Age

>age
>5 favorite books
>other anons try to discern how much of a tool you are

27

J R
smugglers bible
mason and Dixon
the virgin suicides
vurt

19

Grapes of Wrath
Catch-22
Dharma Bums
Franny & Zooey
Crying of Lot 49

your age is showing. didn't even have to list it tbqhwy

19
Brothers karamazov
The things they carried
Journey to the end of the night
Crime and punishment
Hamlet

>kek
>give me personal information about yourself now that 4chen has malicious ads
>let me record your post's meta info along with your IP

Kys, virgin

18
Pedro Paramo
Crying of lot 49
The Old Man and the Sea
Crime and Punishment

24

My Ántonia
At Swim-Two-Birds
Warlock
One Hundred Years of Solitude
The Grapes of Wrath

29

>War and Peace
>Memoirs of Hadrian
>Lolita
>My Shakespeare volume
>One hundred years of solitude

You seem to be a person with a great sense of empathy. You do not have prejudices against poor people and the people who suffer in third world countries. You also don’t have anything against women and trusts that, with the right education and care, anyone can achieve meaningful things.

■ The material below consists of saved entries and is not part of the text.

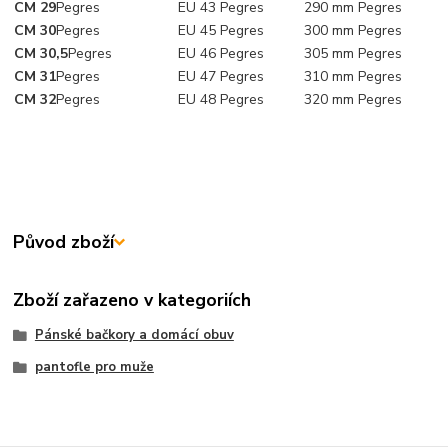
CM 29
Pegres
EU 43
Pegres
290 mm
Pegres
CM 30
Pegres
EU 45
Pegres
300 mm
Pegres
CM 30,5
Pegres
EU 46
Pegres
305 mm
Pegres
CM 31
Pegres
EU 47
Pegres
310 mm
Pegres
CM 32
Pegres
EU 48
Pegres
320 mm
Pegres
Původ zboží
Zboží zařazeno v kategoriích
Pánské bačkory a domácí obuv
pantofle pro muže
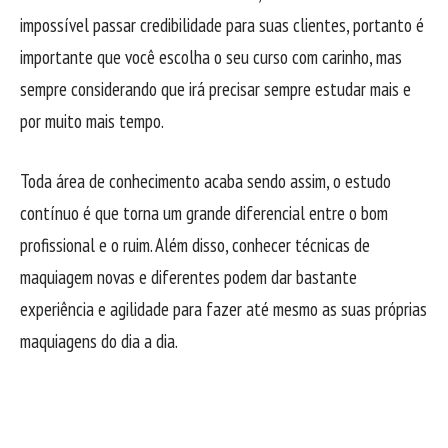
impossível passar credibilidade para suas clientes, portanto é
importante que você escolha o seu curso com carinho, mas
sempre considerando que irá precisar sempre estudar mais e
por muito mais tempo.
Toda área de conhecimento acaba sendo assim, o estudo
contínuo é que torna um grande diferencial entre o bom
profissional e o ruim. Além disso, conhecer técnicas de
maquiagem novas e diferentes podem dar bastante
experiência e agilidade para fazer até mesmo as suas próprias
maquiagens do dia a dia.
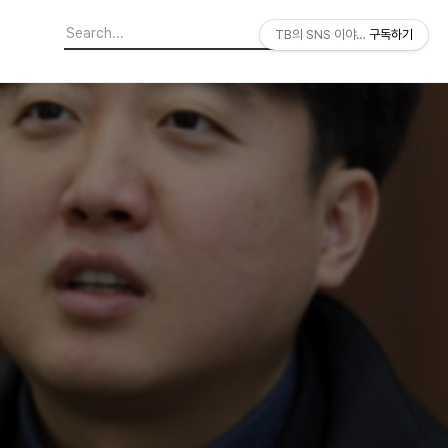
TB의 SNS 이야기
구독하기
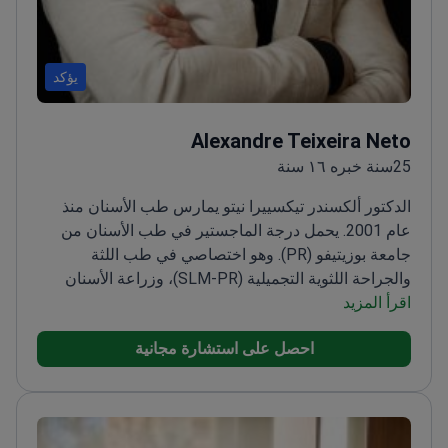
يؤكد
Alexandre Teixeira Neto
25سنة خبره ١٦ سنة
الدكتور ألكسندر تيكسييرا نيتو يمارس طب الأسنان منذ
عام 2001. يحمل درجة الماجستير في طب الأسنان من
جامعة بوزيتيفو (PR). وهو اختصاصي في طب اللثة
والجراحة اللثوية التجميلية (SLM-PR)، وزراعة الأسنان
اقرأ المزيد
(Uningá-PR)، والميكانيكا الحيوية الجمالية (ISEEC). كما أنه
حاصل على شهادة في استخدام الليزر السني (PUC-PR).
احصل على استشارة مجانية
منذ عام 2014 وهو رائد في المجال الرقمي ومن أوائل من
تبنّوا تصميم الابتسامة الرقمي (DSD). شريك-مالك في
بيوند ديجيتال سوليوشنز (BDS)، وهي شركة متخصصة في
التخطيط الرقمي لعمليات الزراعة واللثة والتجميل. يشغل
منصب مدير تخطيط التجميل وطب اللثة في BDS. يحمل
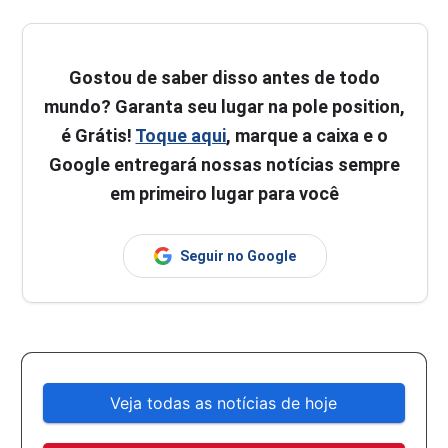
Gostou de saber disso antes de todo
mundo? Garanta seu lugar na pole position,
é Grátis!
Toque aqui
, marque a caixa e o
Google entregará nossas notícias sempre
em primeiro lugar para você
Seguir no Google
Veja todas as notícias de hoje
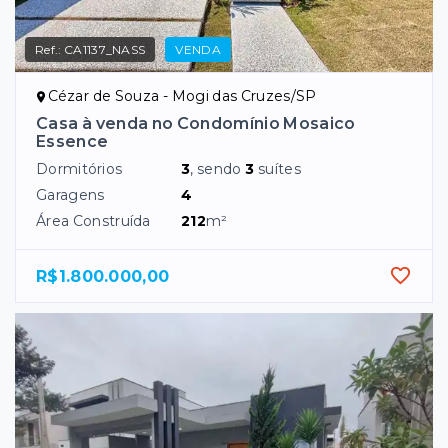
Ref.:
CA1137_NASS
VENDA
Cézar de Souza - Mogi das Cruzes/SP
Casa à venda no Condomínio Mosaico
Essence
Dormitórios
3
, sendo
3
suítes
Garagens
4
Área Construída
212
m²
R$1.800.000,00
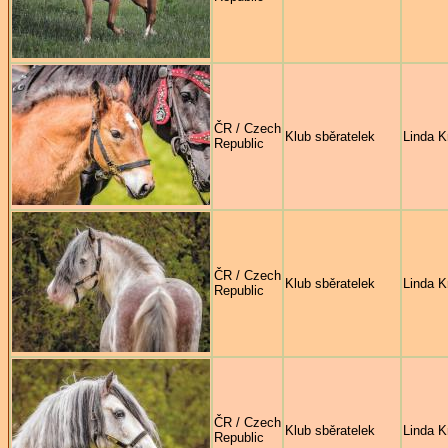
ČR / Czech
Klub sběratelek
Linda K
Republic
ČR / Czech
Klub sběratelek
Linda K
Republic
ČR / Czech
Klub sběratelek
Linda K
Republic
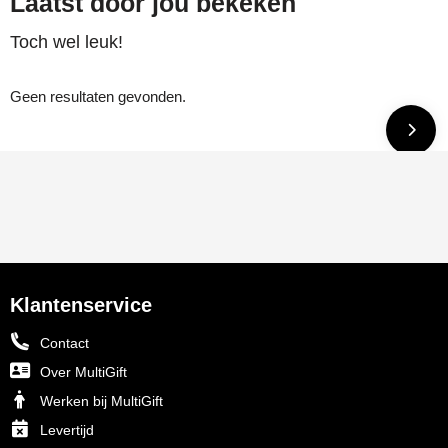
Laatst door jou bekeken
Toch wel leuk!
Geen resultaten gevonden.
Klantenservice
Contact
Over MultiGift
Werken bij MultiGift
Levertijd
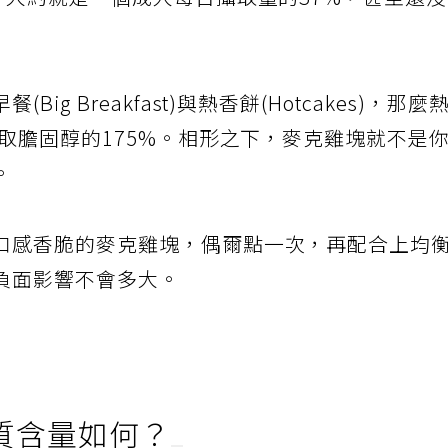
，大約就是一個成人每日攝取量的37%，甚至還
g Breakfast)與熱香餅(Hotcakes)，那麼
攝取膽固醇的175%。相形之下，麥克雞塊就不是
。
口感香脆的麥克雞塊，偶爾點一次，再配合上均
負面影響不會多大。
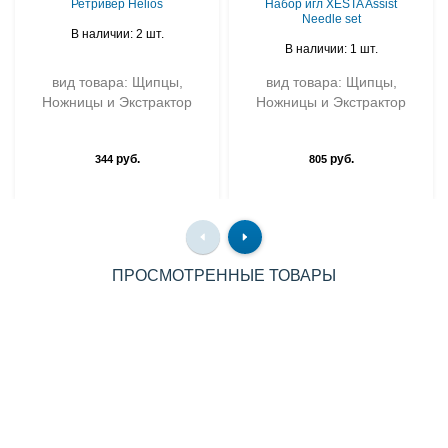
Ретривер Helios
Набор игл XESTA Assist
Needle set
В наличии: 2 шт.
В наличии: 1 шт.
вид товара: Щипцы,
вид товара: Щипцы,
Ножницы и Экстрактор
Ножницы и Экстрактор
руб.
руб.
344
805
ПРОСМОТРЕННЫЕ ТОВАРЫ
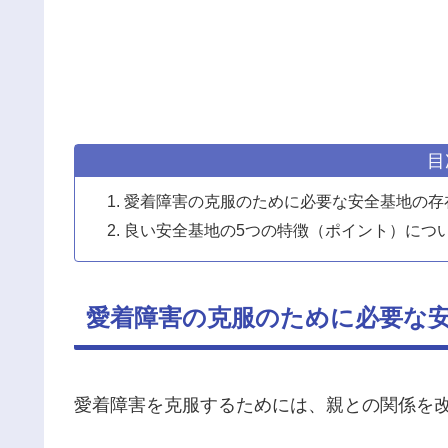
目
愛着障害の克服のために必要な安全基地の存
良い安全基地の5つの特徴（ポイント）につ
愛着障害の克服のために必要な
愛着障害を克服するためには、親との関係を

On the other hand, you are probably not very confident and you feel that you might not have enough talent to actually achieve something in your life.

You like poetry and is pretending to write, in the future, a literature with highly inventive and metaphorical prose.

You are still discovering what you like in literature, and the suggestions of Veeky Forums are still very meaningful to you, although you are not sure if you really feel the same enthusiasm as the people here pretend to feel for contemporary post-modernist fiction..

You want to like Pynchon and Joyce, but you sense that there is something lacking in their style. On the other hand, you would love to read more books with the same poetic intensity of Pedro Páramo, but with a more consistent story (this is an enterprise that you feel that you might do it yourself).

I should think that's quite accurate, yes, though sometimes I feel my empathy comes from a selfish place.

>You like poetry and is pretending to write

You like poetry and and are planning to write

>lists only 4 books

>19
>Ready, Player One
>Slaughterhouse Five
>Harry Potter and The Deathly Hallows
>V For Vendetta
>The Communist Manifesto

>he hasn't read 18

Literally Rebbit: The Post

27

>The Master of Go
>The Summer Book
>Little, Big
>The Once and Future King
>Log of the S.S. the Mrs. Unguentine

Some researchers say that all empathic and altruistic behavior is actually a way of self-realization, or self-protection, or self-help.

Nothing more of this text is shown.